Imagine abrir o computador, dar uma orientação e simplesmente ir fazer outra coisa enquanto o hardware trabalha. Sem abrir abas, sem clicar em menus, sem digitar comandos. Quando você volta, tudo está pronto.
É sua máquina, sozinha, agindo como um assistente que entende o contexto, toma decisões e entrega o resultado da tarefa que você precisa executar. Esse é o cenário que a NVIDIA está desenhando com o lançamento do RTX Spark, seu novo superchip anunciado esta semana durante o GTC Taipei, conferência global de IA e computação acelerada da Nvidia, realizada em Taiwan.
“Por quarenta anos, você abria aplicativos.
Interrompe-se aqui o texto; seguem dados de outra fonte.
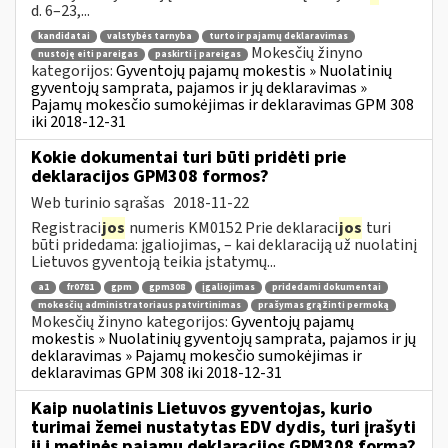
d. 6–23,...
kandidatai
valstybės tarnyba
turto ir pajamų deklaravimas
Mokesčių žinyno
nustoję eiti pareigas
paskirti į pareigas
kategorijos:
Gyventojų pajamų mokestis » Nuolatinių
gyventojų samprata, pajamos ir jų deklaravimas »
Pajamų mokesčio sumokėjimas ir deklaravimas GPM 308
iki 2018-12-31
Kokie dokumentai turi būti pridėti prie
deklaracijos GPM308 formos?
Web turinio sąrašas
2018-11-22
Registraci
jos
numeris KM0152 Prie deklaraci
jos
turi
būti pridedama: įgaliojimas, – kai deklaraciją už nuolatinį
Lietuvos gyventoją teikia įstatymų...
a1
fr0781
gpm
gpm308
įgaliojimas
pridedami dokumentai
mokesčių administratoriaus patvirtinimas
prašymas grąžinti permoką
Mokesčių žinyno kategorijos:
Gyventojų pajamų
mokestis » Nuolatinių gyventojų samprata, pajamos ir jų
deklaravimas » Pajamų mokesčio sumokėjimas ir
deklaravimas GPM 308 iki 2018-12-31
Kaip nuolatinis Lietuvos gyventojas, kurio
turimai žemei nustatytas EDV dydis, turi įrašyti
jį į metinės pajamų deklaracijos GPM308 formą?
Clicava. Digitava. Com o RTX Spark e o Windows, você delega e o PC faz o trabalho”, disse Jensen Huang, fundador e CEO da NVIDIA, na apresentação oficial.
É uma frase simples. Mas o que ela carrega é uma mudança profunda na forma como interagimos com o computador.
O que é o RTX Spark?
Em linguagem direta: é um único chip que reúne processador, placa de vídeo e memória num só componente. Foi projetado especificamente para rodar IA diretamente no seu computador, sem precisar de internet.
Especificações técnicas à parte, vale mencionar que o resultado de desempenho da solução é 1 petaflop (unidade de medida de processamento de um computador) para IA – uma potência que exigiria que um processador comum trabalhasse por centenas de anos para realizar os mesmos cálculos que faz em apenas um segundo.
O que muda no dia a dia?
Vamos deixar claro: não é um chip para, por exemplo, jogar um game com maior velocidade. É um chip para que o computador passe a agir como um colaborador inteligente.
Por exemplo, um designer poderia pedir que um rascunho fosse transformado em imagem finalizada, depois em modelo 3D, depois em vídeo – uma cadeia inteira de tarefas executada por agentes de IA enquanto você toma um café.
Tudo isso acontecendo no próprio dispositivo, sem enviar dados para servidores externos. Sem assinar plataforma nenhuma. Sem depender de conexão.
A parceria com a Microsoft, segundo a NVIDIA, é central nessa estratégia: o objetivo é transformar o Windows em um sistema operacional orientado a agentes de IA – onde a interface deixa de ser uma tela cheia de ícones para ser, essencialmente, uma conversa.
Ou seja, a nossa relação com o computador deixa de ser a de quem opera uma ferramenta. Passa a ser a de quem delega tarefas a um colaborador de IA – a essência do Agent Experience.
Marcas que terão o superchip
Mais de 30 modelos de notebooks e cerca de 10 desktops compactos já estão em desenvolvimento com o RTX Spark.
Entre os fabricantes confirmados estão Microsoft, Dell, além de ASUS, HP, Lenovo e MSI. Acer e GIGABYTE também devem seguir logo após o lançamento inicial.
A maioria dos dispositivos está prevista para o segundo semestre de 2026, em diferentes configurações e tamanhos.
A revolução cabe no bolso do consumidor?
Essa é a pergunta que mais importa – e que a NVIDIA ainda não respondeu. Outro modelo da companhia, o DGX Spark, que usa o mesmo chip de base, custa atualmente US$ 4.699. Os notebooks com RTX Spark devem variar conforme a configuração, mas os modelos com 128 GB de memória unificada dificilmente serão abaixo desse valor.
Para o consumidor brasileiro, o cálculo é ainda mais duro. Além do preço em dólar – que já começa alto -, há nossa famosa incidência de impostos de importação que dobram ou triplicam o valor final de eletrônicos premium no país.
Enfim, o RTX Spark é, sem dúvida, um salto tecnológico e de experiência de uso brutal para computadores. Mas, para se tornar uma revolução, de fato, é torcer para que ela seja acessível para um público maior.